“The True American”: The hate-crime victim who pleaded for his attacker’s life

The true story of a Muslim immigrant who tried to save the white supremacist who shot him in the face

On Sept. 21, 2001, Rais Bhuiyan, a Bangladeshi immigrant, was working in a gas station minimart in Dallas when a burly man with tattoo-covered arms walked up to the counter and pulled out a shotgun. Bhuiyan moved to hand over the money in the cash register, but the man seemed uninterested in that. “Where are you from?” he demanded to know, before shooting Bhuiyan in the face.

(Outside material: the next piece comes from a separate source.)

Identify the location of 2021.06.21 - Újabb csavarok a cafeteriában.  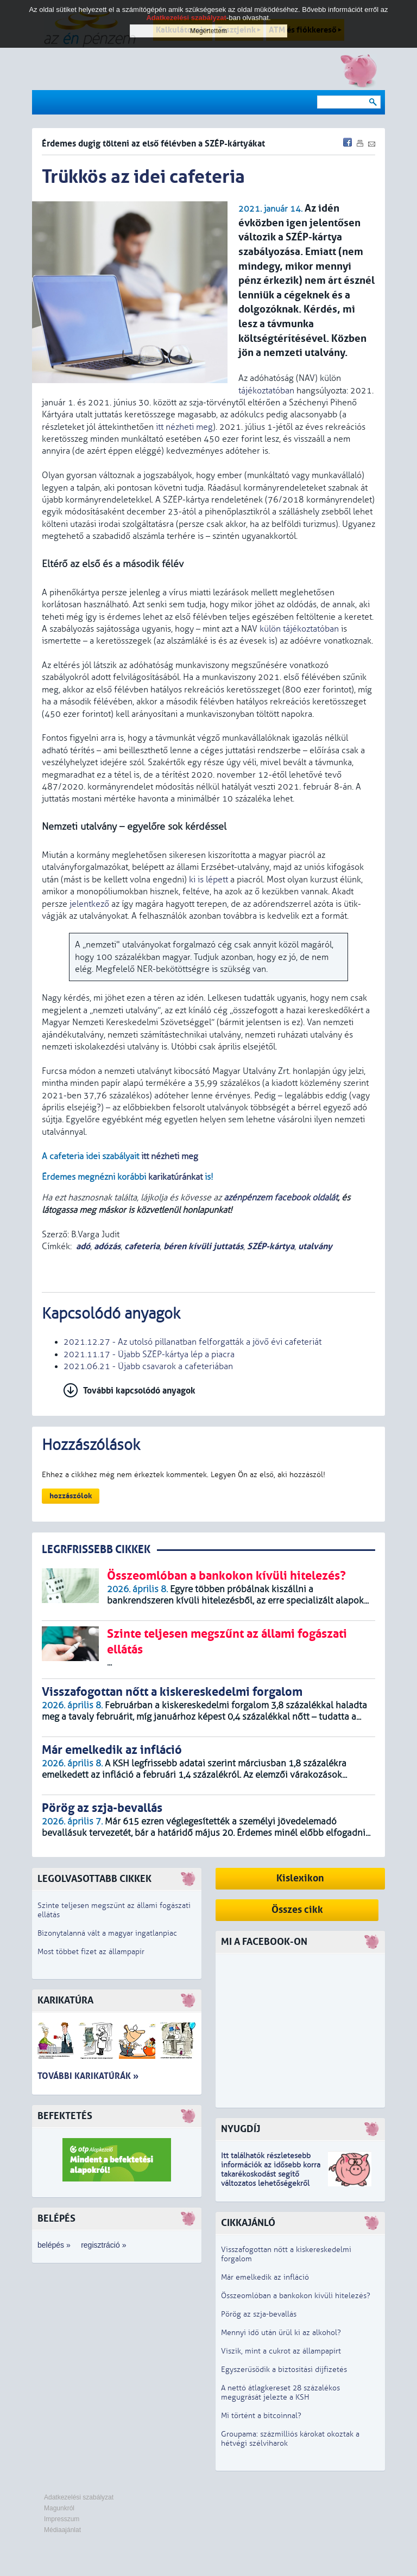
(148, 1366).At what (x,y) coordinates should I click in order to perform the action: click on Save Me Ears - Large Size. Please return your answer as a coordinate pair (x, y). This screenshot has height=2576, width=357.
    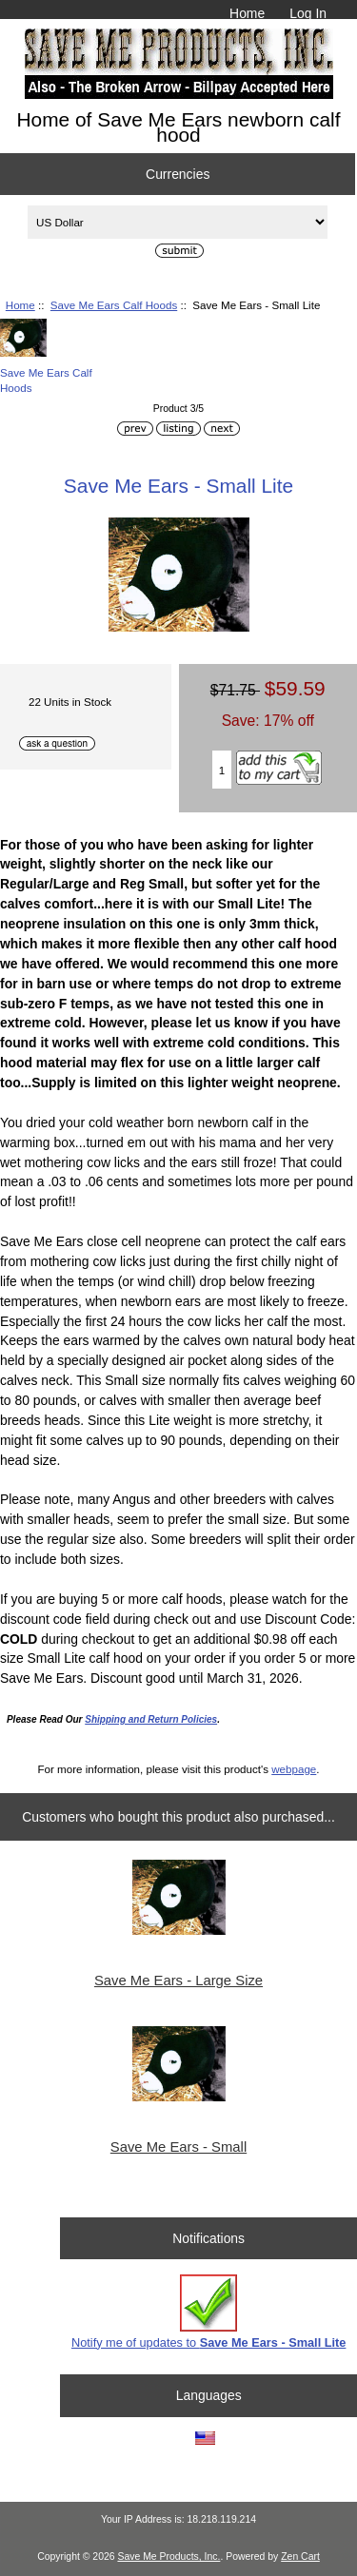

Although the shotgun’s pellets missed Bhuiyan’s brain by millimeters, 35 of them remain lodged in his body to this day; he is nearly blind in one eye. His would-be killer, who apparently thought he’d finished Bhuiyan off, had already killed Waqar Hasan, also a convenience-store worker, and would go on to kill another man, Vasudev Patel, 11 days later. When he was caught shortly afterward, Mark Stroman, who mistakenly believed that his victims were Arabs, would claim to be an “allied combatant” in the newly declared war on terror, a self-proclaimed “American terrorist,” striking back at those who, he wrote, “sought to bring the exact same chaos and bewilderment upon our people and society as they lived in themselves at home and abroad.”

Stroman turned out to be an ex-con and rumored member of the Aryan Brotherhood with a long history of trouble with the law. Despite his belief that hate-crimes legislation levied extra punishment on people like him, prosecutors had to try him for killing Vasudev Patel while committing the crime of robbery because only then was he eligible for the death penalty. Nevertheless, as the prosecutor acknowledged to Indian-American journalist Anand Giridharadas, whose moving and indelible “The True American: Murder and Mercy in Texas” tells the extraordinary story of Stroman’s crime and its aftermath, it was the hatred behind Stroman’s actions that made the state’s attorneys determined to send him to death row. They succeeded.

It’s a manifestly inspirational story, the kind easily told in a newspaper article to which readers can and have attached comments marveling over the human capacity for goodness and the irony of a Muslim behaving with greater Christian charity than the jingoistic Bible thumpers all around him. Bhuiyan became a potent public speaker. When he finally got the chance to make his plea for Stroman’s life at a hearing on the day the execution was scheduled to take place, his words left listeners — including that most stoic of all legal professionals, the court reporter — in tears.